The Measurement of Protein and Nano-Particle Adsorption using QCM-I

QCM-I is a powerful technique for measuring the adsorption or binding of polymers, proteins, nano-particles and other molecules to a surface. Multi-parametric data is obtained in real time, detailing changes of the hydrated mass and rigidity of layers coupled to the sensor surface. Here, the mass and viscoelastic changes can be understood for a range of adsorptive events, including the polymer modification of a surface, followed by the physisorption of biotin-BSA, binding of streptavidin functionalized quantum dots and further in-filling with streptavidin.

Experimental Introduction

The experiment was performed using a MicroVacuum ITO coated QCM-I sensor crystal, with a continuous flow of HEPES buffer, pH7.4, over the sensor surface, Samples were introduced from a fixed volume injection loop, followed by rinsing with the running HEPES buffer. Consecutive sample solutions injected were: 2M NaCl (to provide a purely viscous signal change), polyethylenimine (PEI) solution (polymer adsorption), PBS (to compress the PEI layer), biotin-BSA (protein physisorption), 3x Streptavidin-Quantum Dot(20nm nano-particle from Invitrogen, specific binding to biotin) and streptavidin (to in-fill around the SA-QD).

The QCM-I instrument monitors the impedance spectrum of the oscillating quartz crystal sensor, tracking the changes in the resonant frequencies of its fundamental and overtones as well as their peak widths (FWHM or w, all in Hz). The former is a function of the hydrated mass coupled to the sensor surface and the latter, of the viscoelasticity or rigidity of the coupled material.


The Measurement of Protein and Nano-Particle Adsorption using QCM-I - Figure 1
Figure 1. Mass (from fundamental frequency) and peak width changes during sample injections.

Figure 1 shows a schematic cartoon of the experiment and the data obtained. The fundamental frequency change has been converted to mass using the Sauerbrey equation1 which assumes a rigid coupled layer, which includes the mass of water trapped within the film.

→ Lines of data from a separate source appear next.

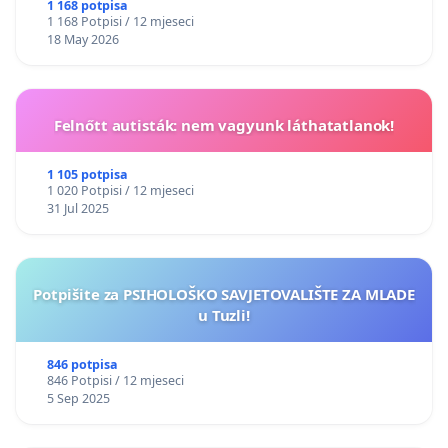
1 168 potpisa
1 168 Potpisi / 12 mjeseci
18 May 2026
Felnőtt autisták: nem vagyunk láthatatlanok!
1 105 potpisa
1 020 Potpisi / 12 mjeseci
31 Jul 2025
Potpišite za PSIHOLOŠKO SAVJETOVALIŠTE ZA MLADE
u Tuzli!
846 potpisa
846 Potpisi / 12 mjeseci
5 Sep 2025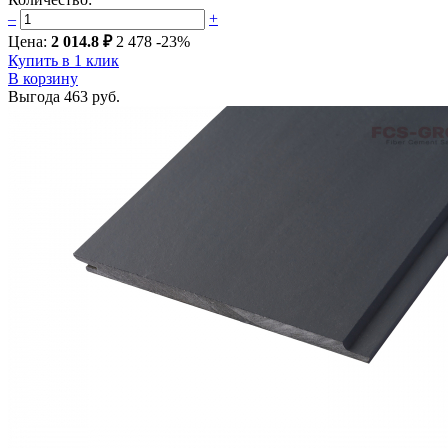
–
+
Цена:
2 014.8 ₽
2 478
-23%
Купить в 1 клик
В корзину
Выгода
463 руб.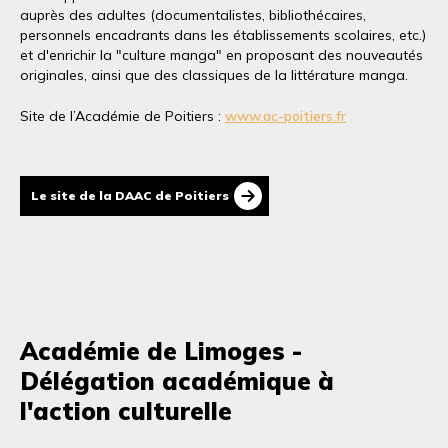
auprès des adultes (documentalistes, bibliothécaires,
personnels encadrants dans les établissements scolaires, etc.)
et d'enrichir la "culture manga" en proposant des nouveautés
originales, ainsi que des classiques de la littérature manga.
Site de l’Académie de Poitiers :
www.ac-poitiers.fr
Le site de la DAAC de Poitiers
Académie de Limoges -
Délégation académique à
l'action culturelle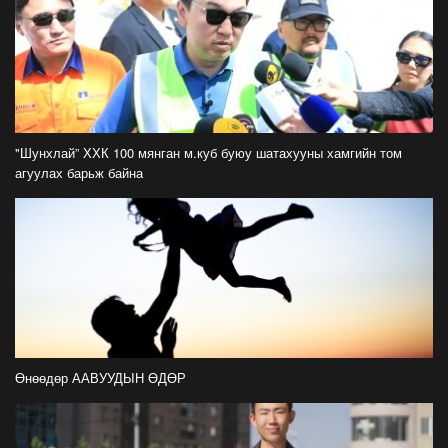
С.Амарсайхан: Фэйсбүүкээр ангийн групп чат
нээдэг, үүгээр даалгавраа өгдгийг зогсоож,
хаана
2026-07-21
ФОТО: Тажикистан Улсын Ерөнхийлөгчийн
айлчлал эхэллээ
"Шунхлай” ХХК 100 мянган м.куб буюу шатахууны хамгийн том
2026-07-21
агуулах барьж байна
"Улсын цолд хүрсэн бөхчүүдээс допинг
илрээгүй, аймгийн цолтой нэг бөхөөс илэрсэн
гэх имэйл ирсэн"
2026-07-21
Засгийн газрын хуралдаанаас гарсан
шийдвэрийг танилцуулж байна
2026-07-21
Өнөөдөр ААВУУДЫН ӨДӨР
Тажикистан Улсын Ерөнхийлөгч Эмомали
Рахмоныг угтан авлаа
2026-07-21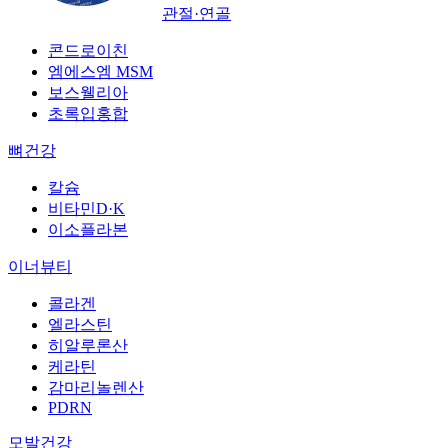
관절·연골
콘드로이친
엠에스엠 MSM
보스웰리아
초록입홍합
뼈건강
칼슘
비타민D·K
이소플라본
이너뷰티
콜라겐
엘라스틴
히알루론산
케라틴
감마리놀렌산
PDRN
모발건강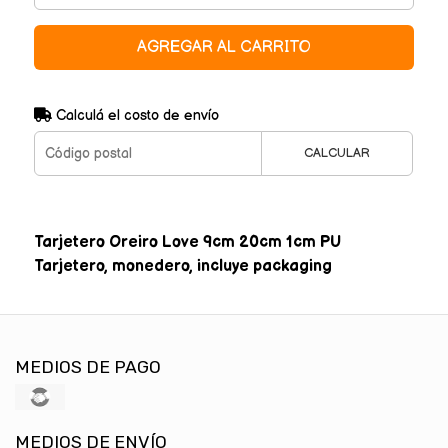
AGREGAR AL CARRITO
Calculá el costo de envío
CALCULAR
Tarjetero Oreiro Love 9cm 20cm 1cm PU
Tarjetero, monedero, incluye packaging
MEDIOS DE PAGO
MEDIOS DE ENVÍO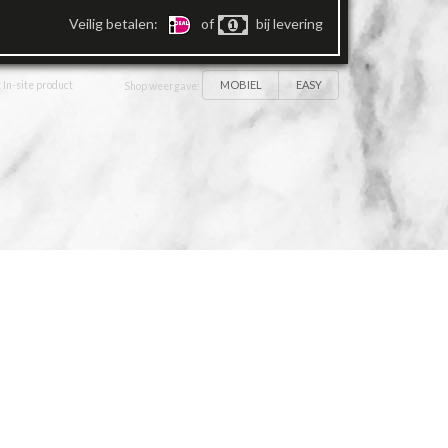
Veilig betalen:
of
bij levering
MOBIEL
EASY
 In-site product
Shop weergave:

If the film is rigid, the peak width is unchanged. For a very viscous layer, a large width change will be observed. This can be seen for the 2M NaCl injection, where a large transient width change is observed for a small “mass” change, as this is solely a bulk solution exchange and not a surface process. This can also be seen in a plot of Width change vs. Frequency change in Figure 2. For a purely viscous solution, ∆w/∆f=2. For a purely rigid layer ∆f/∆w=0.

PEI: Injection of PEI adsorbs a ~300ngcm-2 viscoelastic hydrated polymer layer to the surface. This becomes rigid and expels some water as PBS buffer is injected, due to the multivalent phosphate ions binding into the amino-polymer.

b-BSA: The biotinylated protein adsorbs electrostatically as a rigid film onto the PEI. Assuming a density of 1g/ml, the ~550ngcm-2 hydrated layer has a thickness of 5.5nm.

SA-QD: The initial SA-QD binding causes a relatively rapid FWHM increase as the ~20nm particle is attached via a single SA anchor point and so is not rigid. As binding progresses and the surface fills in, the whole layer becomes more rigid and the mass increases with less width change.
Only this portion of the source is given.